Pour la viande, la concentration des moyens s’est opérée au niveau des abattoirs, avec les dérives que l’on sait, qui font les choux gras de différentes associations douées pour sortir des vidéos choc. Mais qui a morflé ? Ceux qui ont perdu le contrôle de leurs outils, qu’historiquement ils avaient pourtant créés : les éleveurs. Là aussi, la qualité n’est plus rémunérée, à de rares exceptions près. Les tendances sociétales vont à l’encontre d’une alimentation fournie en viande… Alors que nous avons à la base en France la chance d’avoir un terroir varié et de qualité, son intérêt se dissipe, les éleveurs arrêtent d’une façon ou d’une autre… Et les savoir-faire ne se transmettent plus, il ne sera bientôt plus possible de revenir en arrière.

Déjà au bord du précipice, les paysans voient le Mercosur les y pousser

La chute en pente plus ou moins douce a commencé depuis des années. Les causes sont multiples, multifactorielles pour utiliser un mot à la mode, mais un sursaut citoyen n’interviendra que le jour où la société se rendra que, dans son assiette, elle ne peut plus avoir finalement que celle a dit n pas vouloir des années plus tôt. Alors oui, M. le sénateur Bizet, sur le fond, vous avez raison. Notre agriculture n’est pas suffisamment compétitive aujourd’hui pour appréhender sereinement de nouvelles concurrences. Oui, les accords de libre-échange sont faits pour s’ouvrir au monde, pour échanger, et donc éviter des conflits armés dont on ne veut plus. Je veux bien vous croire aussi, faute d’être suffisamment spécialiste moi-même sur la question, lorsque que vous affirmez que les autres pans de l’accord sont « bons » pour les Européens et donc pour les Français. Mais comment croire qu’en quelques mesures compensatrices, si tant est qu’elles soient prises, on puisse rendre aux éleveurs (entre autres, puisque les plus touchés par l’accord) la compétitivité perdue ? Je pose juste la question…
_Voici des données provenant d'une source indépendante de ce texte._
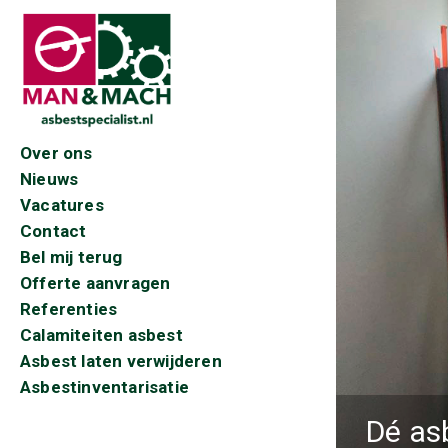
Over ons
Nieuws
Vacatures
Contact
Bel mij terug
Offerte aanvragen
Referenties
Calamiteiten asbest
Asbest laten verwijderen
Asbestinventarisatie
Dé as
Et si, au lieu de répondre au plus presssé et tant bien que mal à l’actualité, on définissait posément les valeurs fondamentales sur lesquelles doit reposer l’agriculture française de demain ? Les états généraux de l’alimentation auraient pu donner cette direction si, derrière les mots, il y avait eu intention…
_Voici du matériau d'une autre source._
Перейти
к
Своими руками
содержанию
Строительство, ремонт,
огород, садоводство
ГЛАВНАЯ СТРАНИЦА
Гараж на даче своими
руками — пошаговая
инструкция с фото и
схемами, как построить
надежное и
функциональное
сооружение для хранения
Notre illustration ci-dessous est issue de Adobe.

3 Commentaire(s)

  1. Notre pays a peu évolué notamment dans certaines régions françaises…une sur mécanisation peu adaptée aux structures d’exploitations. Des parcellaires relativement réduits pour des tracteurs de 100 cv et non de 200 cv.. Des parcelles < à 3 ha et des exploitations entre 70 et 150 ha en système grandes cultures… L Europe de l’ouest a peu évolué par rapport aux grands pays producteurs où les charges fixes sont inférieures de 50% par rapport aux nôtres..

    • illusion de la « puissance », masque de notre agrocratie,
    • hypocrisie de notre souci du développement
    • manque de solidarité entre nos branches et terroirs
    • tabou sur notre démographie et nos structures
  2. Libre échange pas très vert!

    Des stocks obsolètes de pesticides exportés vers le Brésil par l’agrochimie Syngenta ?
    Chaque année, l’Europe retire du marché les pesticides jugés trop dangereux au regard des dernière données scientifiques. Qu’à cela ce tienne, les fabricants de la mort ont trouvé une nouvelle terre d’asile pour leurs poisons bannis de l’Europe : le Brésil. Le nouveau président élu du Brésil a fait autoriser 239 nouveaux pesticides, dont un quart sont frappés d’interdiction par Strasbourg.
    Ces derniers mois, le géant Suisse de l’agrochimie Syngeta a, exporté vers le Brésil, depuis les usines italiennes, 200 tonnes d’atrazine, un herbicide ultra toxique pour la faune aquatique et soupçonné d’être cancérigène pour le règne animal dont l’homme.
    Peut-on être rassurer à l’idée que les denrées alimentaires massivement importés du brésil seraient scrupuleusement contrôlés au moment de passer la frontière ?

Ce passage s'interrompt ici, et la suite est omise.